Not only is this true of the language and tone, but also in regards to the teachings, lessons, and general philosophy. It’s a seamless story, told by multiple people, which in some cases has been adapted and re-purposed over thousands of years. It’s really quite remarkable.
Obsession with tone and style is one factor that prevents modern-day brands from telling a larger story.
- see themselves as the only ones who “get it”
- are unable to hand off their story to anyone else
- may have tried letting other people contribute, but they dislike content delivered by outsiders
Rarely can they articulate why? Here’s the worst part, though: when these people leave the organization, the brand story leaves with them. The entire content operation was dependent on them. Everything will need to be rebuilt from scratch.
As a brand, you want your story to be told through the ages (or at least a few decades). You don’t want it to be dependent on 1-2 people. You want a brand vision so well-defined and well-documented that hundreds or even thousands of people are able to be a part of it. It’s a lofty goal in terms of content marketing, but why not set your sights a little higher than page views and backlinks?
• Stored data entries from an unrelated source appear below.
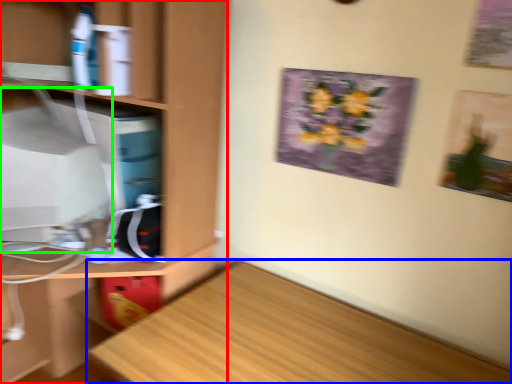 Question: Which object is the farthest from cabinetry (highlighted by a red box)? Choose among these: desk (highlighted by a blue box) or computer monitor (highlighted by a green box).

Choices:
 (A) desk
 (B) computer monitor

Answer: (A) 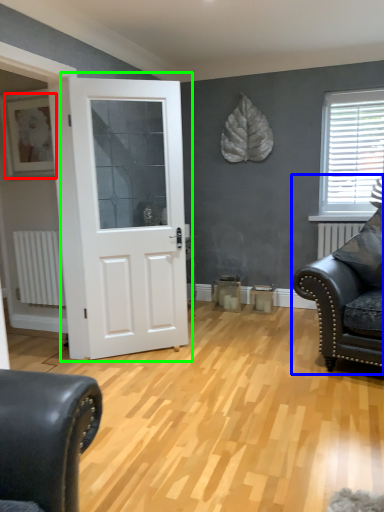 Question: Considering the real-world distances, which object is closest to picture frame (highlighted by a red box)? studio couch (highlighted by a blue box) or door (highlighted by a green box).

Choices:
 (A) studio couch
 (B) door

Answer: (B) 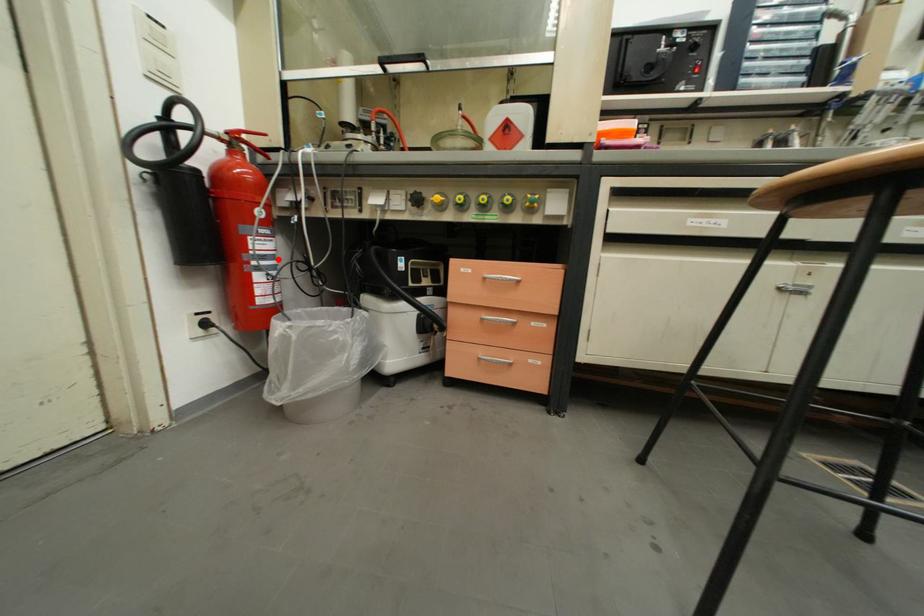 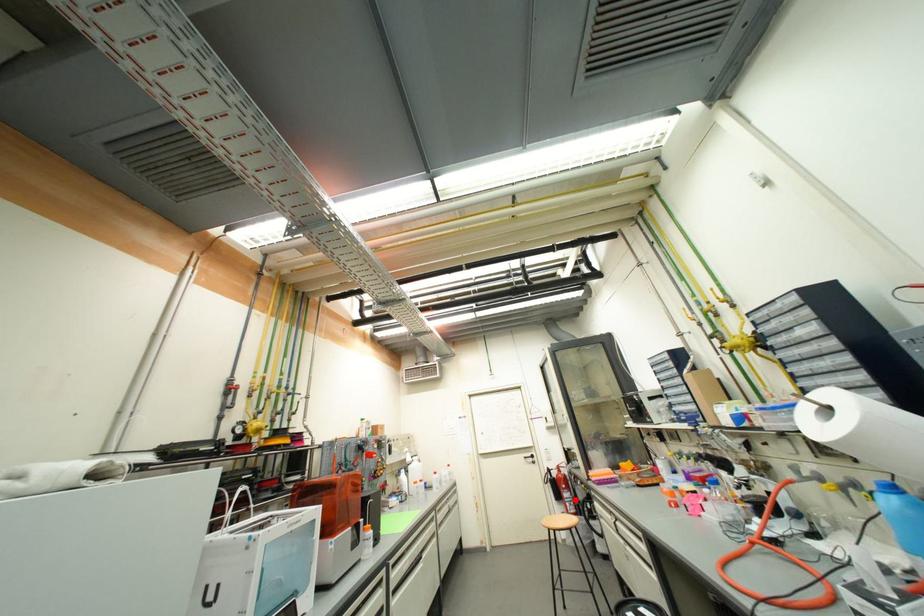 I am providing you with two images of the same scene from different viewpoints. A red point is marked on the first image and another point is marked on the second image. Is the red point in image1 aligned with the point shown in image2?

Yes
Common Themes in Content Communities
With each of these examples, we’ve identified a few common themes to running a successful, scalable content operation:
- Quality AND Quantity: Nowhere did we mention having to decide between quality and quality. These examples showed that both can be achieved.
- Multiple contributors: None of these examples relied too heavily on one person (even God had some help)
- Consistency: All examples showed how consistency across tone, style, and story can be achieved
- Role of the Editor: Most importantly, each example showed how critical the role of the managing editor was, and the importance of delegation
Today, although rare, you can find modern examples of brands that are putting these principles into action. Our goal is to help you become one of them.
Content Communities: Same As It Ever Was
Over the next few years, you’re going to hear us talk A LOT about content communities: a method of publishing that combines in-house talent, freelance writers, and industry thought leaders. Much of it will seem new and maybe even a bit trendy. But just remember that this is the way great content has always been written. There’s truly nothing new under the sun.